Segment: [00:29–04:29]
"The shutdown was a big factor, negative for the Republicans. And they say that I wasn't on the ballot was the biggest factor. But I don't know about that. But I was honored that they said that." – Donald Trump [02:04]
"If something has changed, it’s not immediately evident… Republicans and Democrats seem equally dug in." – Emily Wilkins [03:55]
Segment: [04:29–07:43]
"These are regulatory tariffs. They are not revenue raising tariffs. The fact that they raise revenue is only incidental." – John Sauer (paraphrased by Eamonn Javers) [05:10]
"Congress, as a practical matter can't get this power back once it's handed it over the President. It's a one way ratchet toward the gradual but continual accretion of power in the executive branch and away from the people's elected representatives." – Neil Gorsuch [05:37]
Segment: [08:00–13:00]
"If we do get a pullback, I think it's going to be rather normal... 5 to 10% is probably likely." – Larry Adam [10:34]
"The best fundamentals are in those mega cap tech names. Their earnings are expected to grow 19% this quarter versus 3% for the rest of the market." – Larry Adam [12:07]
Segment: [15:23–19:05]
"They don’t have the steam that they had last year... it’s just that they don’t have the vigor or frequency they did last year." – Kava CEO Brett Shulman (quoted by Kate Rogers) [15:53]

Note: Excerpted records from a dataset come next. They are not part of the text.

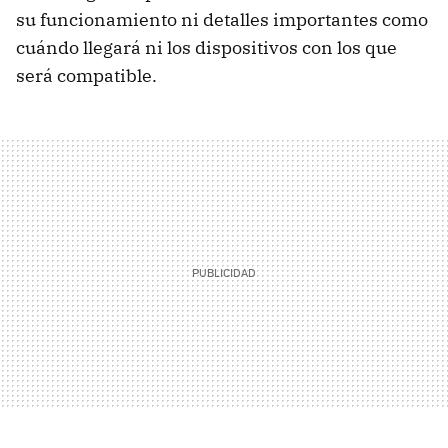
su funcionamiento ni detalles importantes como
cuándo llegará ni los dispositivos con los que
será compatible.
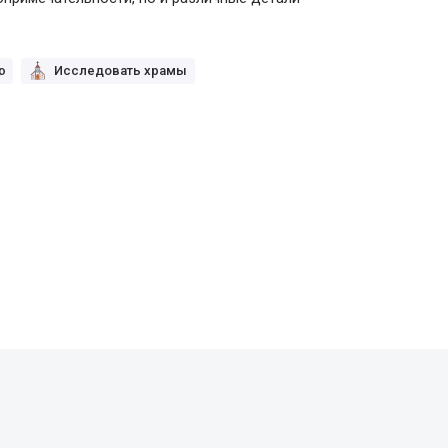
ю
Исследовать храмы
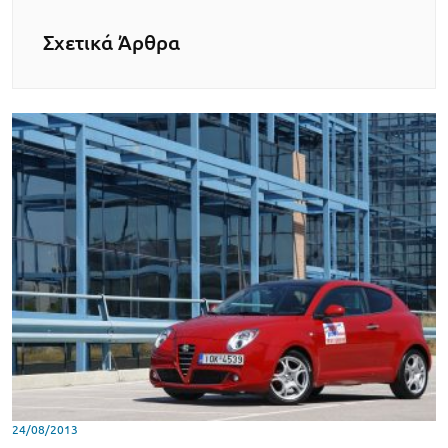
Σχετικά Άρθρα
24/08/2013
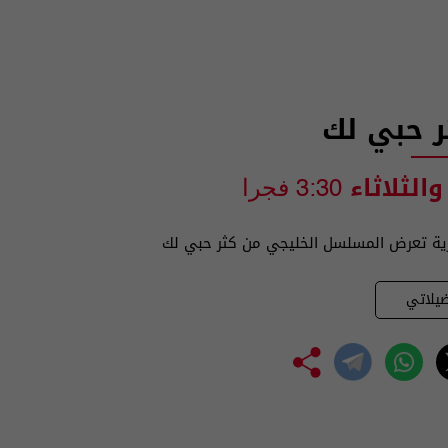
ر حبي لك
والثلاثاء
3:30 فجرا
ية تعرض المسلسل الخليجي من كثر حبي لك
يلاتي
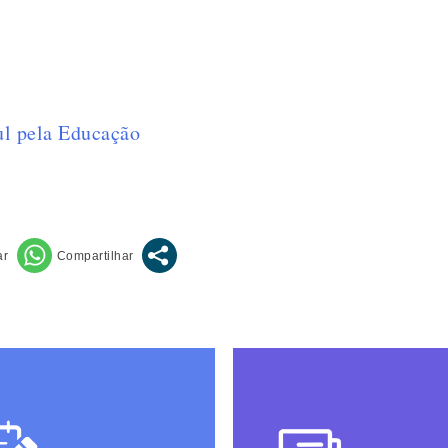
ul pela Educação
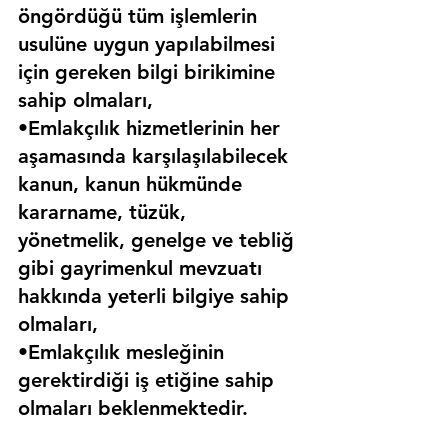
öngördüğü tüm işlemlerin 
usulüne uygun yapılabilmesi 
için gereken bilgi birikimine 
sahip olmaları,
•Emlakçılık hizmetlerinin her 
aşamasında karşılaşılabilecek 
kanun, kanun hükmünde 
kararname, tüzük, 
yönetmelik, genelge ve tebliğ 
gibi gayrimenkul mevzuatı 
hakkında yeterli bilgiye sahip 
olmaları,
•Emlakçılık mesleğinin 
gerektirdiği iş etiğine sahip 
olmaları beklenmektedir.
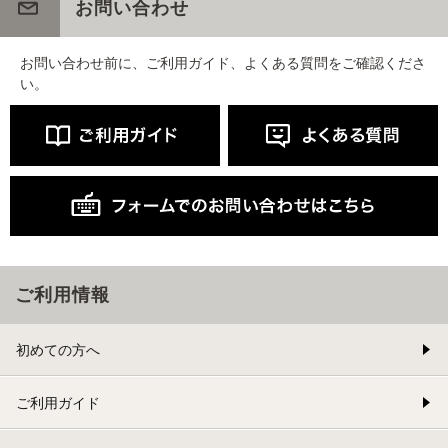
お問い合わせ
お問い合わせ前に、ご利用ガイド、よくある質問をご確認くださ
い。
ご利用情報
初めての方へ
ご利用ガイド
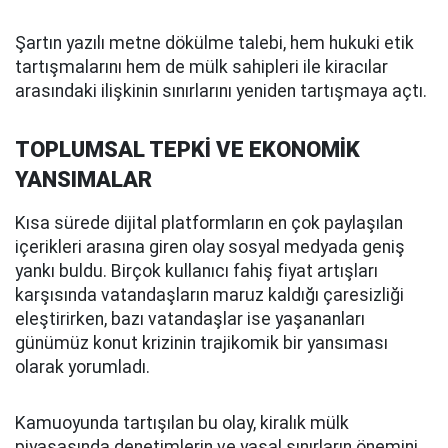
Şartın yazılı metne dökülme talebi, hem hukuki etik
tartışmalarını hem de mülk sahipleri ile kiracılar
arasındaki ilişkinin sınırlarını yeniden tartışmaya açtı.
TOPLUMSAL TEPKİ VE EKONOMİK
YANSIMALAR
Kısa sürede dijital platformların en çok paylaşılan
içerikleri arasına giren olay sosyal medyada geniş
yankı buldu. Birçok kullanıcı fahiş fiyat artışları
karşısında vatandaşların maruz kaldığı çaresizliği
eleştirirken, bazı vatandaşlar ise yaşananları
günümüz konut krizinin trajikomik bir yansıması
olarak yorumladı.
Kamuoyunda tartışılan bu olay, kiralık mülk
piyasasında denetimlerin ve yasal sınırların önemini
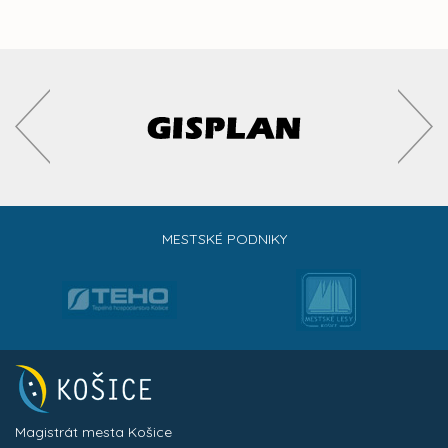
MESTSKÉ PODNIKY
Magistrát mesta Košice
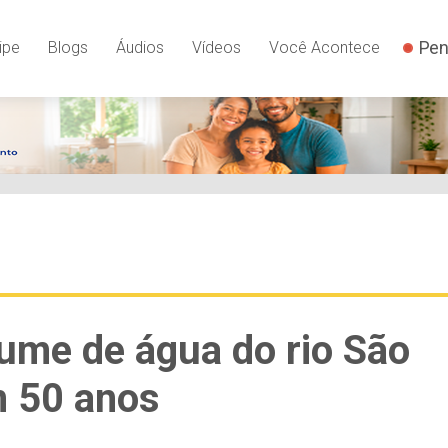
Pen
ipe
Blogs
Áudios
Vídeos
Você Acontece
ume de água do rio São
m 50 anos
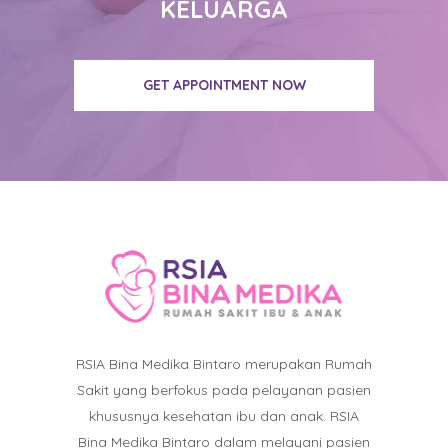
KELUARGA
GET APPOINTMENT NOW
RSIA Bina Medika Bintaro merupakan Rumah
Sakit yang berfokus pada pelayanan pasien
khususnya kesehatan ibu dan anak. RSIA
Bina Medika Bintaro dalam melayani pasien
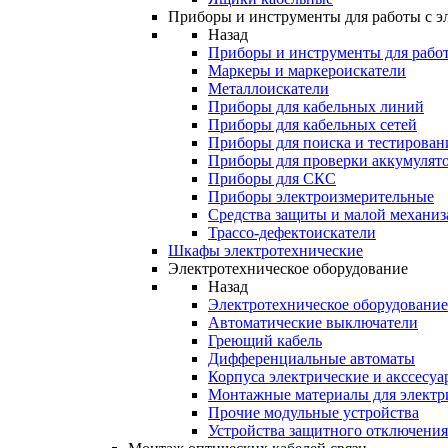
Приборы и инструменты для работы с э
Назад
Приборы и инструменты для работ
Маркеры и маркероискатели
Металлоискатели
Приборы для кабельных линий
Приборы для кабельных сетей
Приборы для поиска и тестирован
Приборы для проверки аккумулят
Приборы для СКС
Приборы электроизмерительные
Средства защиты и малой механи
Трассо-дефектоискатели
Шкафы электротехнические
Электротехническое оборудование
Назад
Электротехническое оборудование
Автоматические выключатели
Греющий кабель
Дифференциальные автоматы
Корпуса электрические и акссесуа
Монтажные материалы для электр
Прочие модульные устройства
Устройства защитного отключени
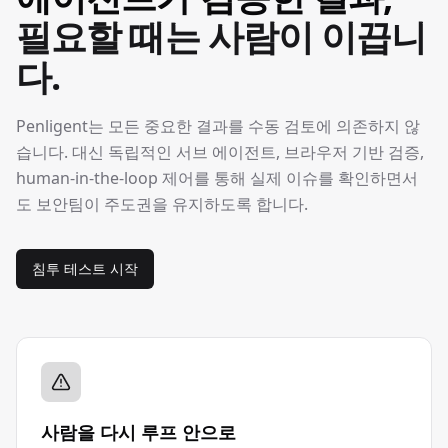
필요할 때는 사람이 이끕니
다.
Penligent는 모든 중요한 결과를 수동 검토에 의존하지 않
습니다. 대신 독립적인 서브 에이전트, 브라우저 기반 검증,
human-in-the-loop 제어를 통해 실제 이슈를 확인하면서
도 보안팀이 주도권을 유지하도록 합니다.
침투 테스트 시작
사람을 다시 루프 안으로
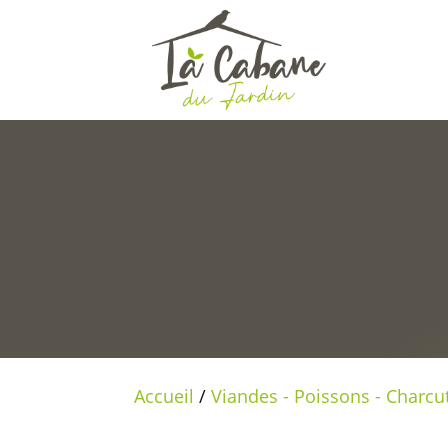
Accueil
/
Viandes - Poissons - Charcu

"QSR traffic for lower income customers declined nearly double digits across the sector while upper income consumer traffic increased nearly double digits." – McDonald’s CEO Chris Kempczinski (quoted by Kate Rogers) [16:38]
Segment: [19:05–21:40]
"There are places in fast food that are insulated. Restaurant stocks have underperformed… but there have been some bright spots.” – Greg Frankfort [19:59]
Segment: [33:08–36:21]
"Maybe the million people that voted him won’t realize that socialism’s never worked anywhere on the planet Earth… Especially what we’ll watch is safety and security. If people feel like their kids aren’t safe, they will leave." – Barry Sternlicht [33:27]
"The core issues are not what he's focusing on. We need to increase housing. That's not going to happen easily. ... I think the city's in for a really tough time." – Barry Sternlicht [34:43]
Segments: Throughout (22:30–32:00, 36:30–39:32)
"Investors wanted proof that those big AI deals are starting to pay off… the street is left to contend with two big holes: China and AI." – Mackenzie Sagalos [37:46]
Segment: [39:32–45:00]
“Pet owners are willing to spend… veterinarians are giving more puppies Credelio Quattro because of what they see in the drug.” – Jeff Simmons [41:10]
"Congress, as a practical matter can't get this power back once it's handed it over... It’s a one way ratchet toward the gradual but continual accretion of power in the executive branch."
— Justice Neil Gorsuch on executive tariff power [05:35]
"We have a big office here ourselves and… for the first time, the team in New York is saying maybe we should leave."
— Barry Sternlicht on NYC business climate under incoming mayor [33:58]
"Pullbacks have become shallower over the course of the last few years… the biggest drawdown since April has been just under 3%."
— Larry Adam on market resilience [10:34]
"Consumers are just being really choosy right now about where they want to go out and spend their money because the economy, the economy is feeling a little bit more uncertain."
— Kate Rogers on fast casual/restaurant sector [16:51]
This episode delivers a comprehensive look at the immediate economic and business impacts of the nation's longest-ever government shutdown, the ongoing uncertainties related to international trade and regulatory power, and the shifting dynamics affecting American consumer sectors—from fast-casual restaurants to tech stocks and the office real estate market.
Big-picture political gridlock is seen translating into choppier market dynamics and growing caution among both consumers and corporations. The stakes for cities like New York are highlighted through frank commentary from business leaders openly reconsidering their presence under shifting local leadership.
Despite macro turbulence, pockets of investor and executive optimism remain—particularly in innovation-driven sectors like animal health and select tech verticals—while fast-casual dining faces stark consumer headwinds in an era of heightened economic selectivity.